Alan McRitchie

Personal information
- Full name: Alan Arthur McRitchie
- Born: 16 October 1942 Kogarah, New South Wales, Australia
- Died: 3 August 2024 (aged 81) Sunshine Coast, Queensland, Australia

Playing information
- Position: Prop
Club
| Years | Team | Pld | T | G | FG | P |
| 1964–66 | St. George | 11 | 3 | 0 | 0 | 9 |
| 1967–69 | Cronulla-Sutherland | 47 | 1 | 0 | 0 | 3 |
|  | Total | 58 | 4 | 0 | 0 | 12 |
- Source:
- Father: Bill McRitchie

= Alan McRitchie =

Australian rugby league footballer (1942–2024)
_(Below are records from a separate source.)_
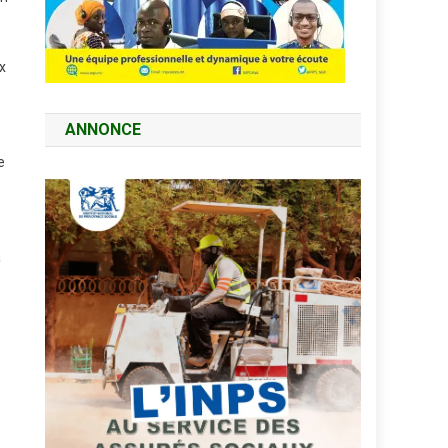
x
ANNONCE
e
a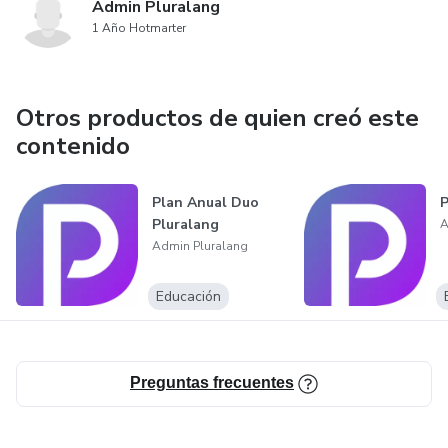
Admin Pluralang
1 Año Hotmarter
Otros productos de quien creó este
contenido
Plan Anual Duo
P
Pluralang
A
Admin Pluralang
Educación
Preguntas frecuentes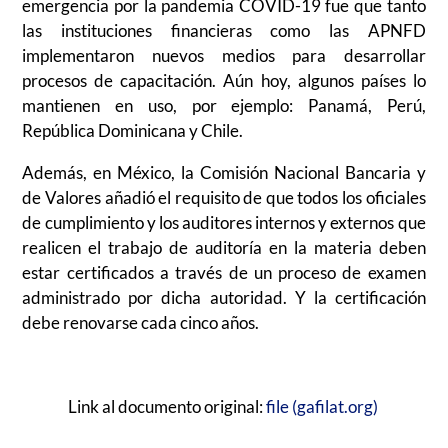
emergencia por la pandemia COVID-19 fue que tanto
las instituciones financieras como las APNFD
implementaron nuevos medios para desarrollar
procesos de capacitación. Aún hoy, algunos países lo
mantienen en uso, por ejemplo: Panamá, Perú,
República Dominicana y Chile.
Además, en México, la Comisión Nacional Bancaria y
de Valores añadió el requisito de que todos los oficiales
de cumplimiento y los auditores internos y externos que
realicen el trabajo de auditoría en la materia deben
estar certificados a través de un proceso de examen
administrado por dicha autoridad. Y la certificación
debe renovarse cada cinco años.
Link al documento original:
file (gafilat.org)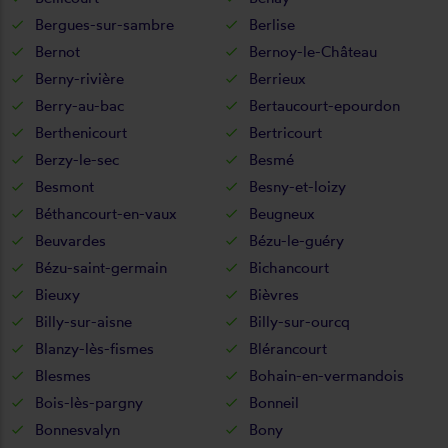
Bergues-sur-sambre
Berlise
Bernot
Bernoy-le-Château
Berny-rivière
Berrieux
Berry-au-bac
Bertaucourt-epourdon
Berthenicourt
Bertricourt
Berzy-le-sec
Besmé
Besmont
Besny-et-loizy
Béthancourt-en-vaux
Beugneux
Beuvardes
Bézu-le-guéry
Bézu-saint-germain
Bichancourt
Bieuxy
Bièvres
Billy-sur-aisne
Billy-sur-ourcq
Blanzy-lès-fismes
Blérancourt
Blesmes
Bohain-en-vermandois
Bois-lès-pargny
Bonneil
Bonnesvalyn
Bony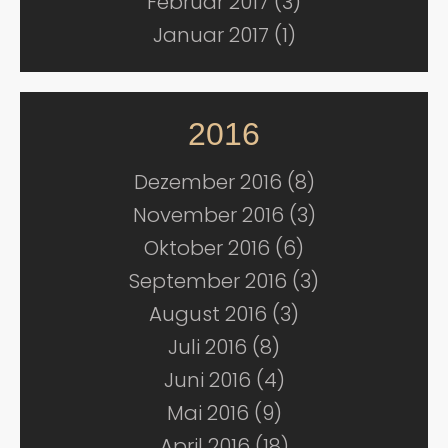
Februar 2017 (3)
Januar 2017 (1)
2016
Dezember 2016 (8)
November 2016 (3)
Oktober 2016 (6)
September 2016 (3)
August 2016 (3)
Juli 2016 (8)
Juni 2016 (4)
Mai 2016 (9)
April 2016 (18)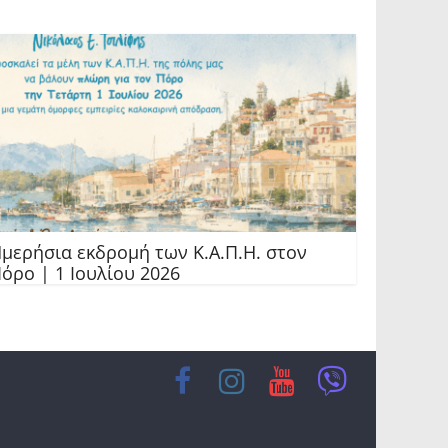
μερήσια εκδρομή των Κ.Α.Π.Η. στον
όρο | 1 Ιουλίου 2026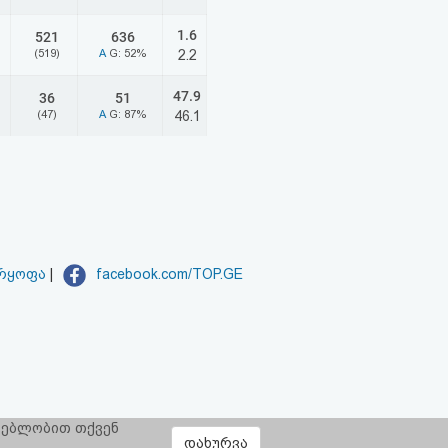
1.6
521
636
(519)
A
G: 52%
2.2
47.9
36
51
(47)
A
G: 87%
46.1
არყოფა
|
facebook.com/TOP.GE
რგებლობით თქვენ
დახურვა
ყოფს:
CLOUD9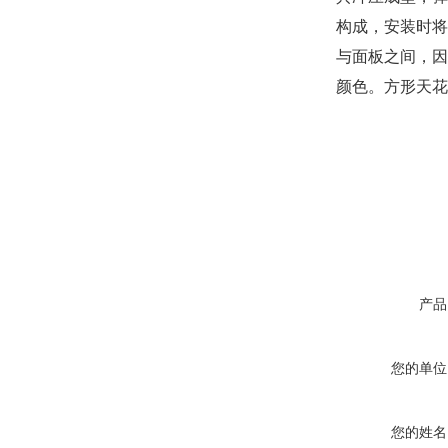
构成，安装时将
与面板之间，
颜色。方形天花
产品
您的单位
您的姓名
Alan McRitchie (16 October 1942 – 3 August 2024) was an Australian rugby league footballer who played in the 1960s. He played for St. George Dragons and Cronulla-Sutherland as a prop. He was an inaugural player for Cronulla and played in the club's first ever game.

==Career==

===St. George===
McRitchie began his first grade career with St George in 1964. McRitchie mainly played reserve grade for the club appearing in 11 first grade appearances over three seasons. Alan McRitchie did not play in any of the first grade grand final teams during the club's 11 year premiership reign although he was a member of the premiership winning Reserve Grade team of 1964.

===Cronulla Sharks===
In 1967, McRitchie signed with newly admitted team Cronulla and played in the club's first ever game which was an 11–5 victory over Eastern Suburbs at the Sydney Sports Ground. Cronulla went on to finish last in their inaugural season winning only two further games. McRitchie played another two years with Cronulla and his last season in first grade ended with another wooden spoon in 1969.

Alan McRitchie was the son of the former St. George Dragons player, Bill McRitchie.